ArcDoc-UnB — Sub-Center CosFace + Professor Network (Sprint3b, Split 0)

ArcDoc-UnB is a visual document embedding model trained with the Sprint3b pipeline: a two-phase curriculum using a Professor Network (RL-based hard-negative mining) on top of the InternVL3-2B backbone.
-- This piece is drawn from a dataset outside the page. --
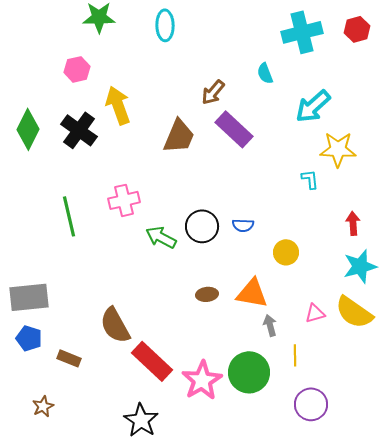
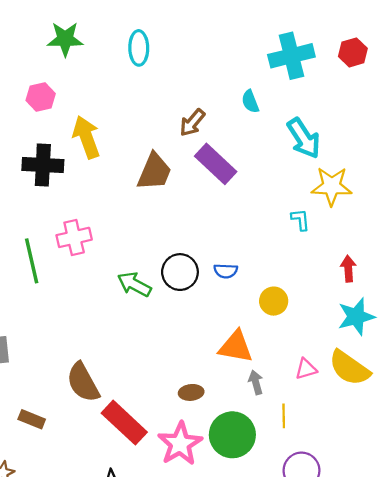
cyan arrow: (313, 106) -> (304, 138), turned -81
black cross: (79, 130) -> (43, 165), turned -33
pink cross: (124, 200) -> (74, 237), moved
brown ellipse: (207, 294) -> (191, 392), moved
Trained on the UnB gpds2 server.

Architecture

Component	Value
Backbone	InternVL3-2B (`OpenGVLab/InternVL3-2B`) — frozen
Cut layer	27
Pooler	Attention
Head	MLP
Embedding dim	1536
Loss	Sub-Center CosFace (m=0.35, s=32, k=3)

Performance

Dataset	Metric	Value
LA-CDIP split0 (validation)	EER	1.80%
RVL-CDIP (zero-shot, Top-1)	Accuracy	—

Training Details

Parameter	Value
Training data	LA-CDIP split0 (ZSL protocol, val=split 0)
Phase 1	10 epochs, no professor
Phase 2	5 epochs, professor active (warmup=140 steps)
Steps / epoch	140
Batch size	4 (grad accum 3 → effective 12)
Candidate pool	8
Student LR	5e-5 (AdamW, plateau scheduler)
Seed	42

Usage

import torch
from PIL import Image
from huggingface_hub import hf_hub_download

from cavl_doc.models.backbone_loader import load_model
from cavl_doc.models.modeling_cavl import build_cavl_model
from cavl_doc.data.transforms import build_transform, dynamic_preprocess
from cavl_doc.utils.embedding_utils import prepare_inputs_for_multimodal_embedding

REPO_ID = "Jpcosta90/arcdoc-unb"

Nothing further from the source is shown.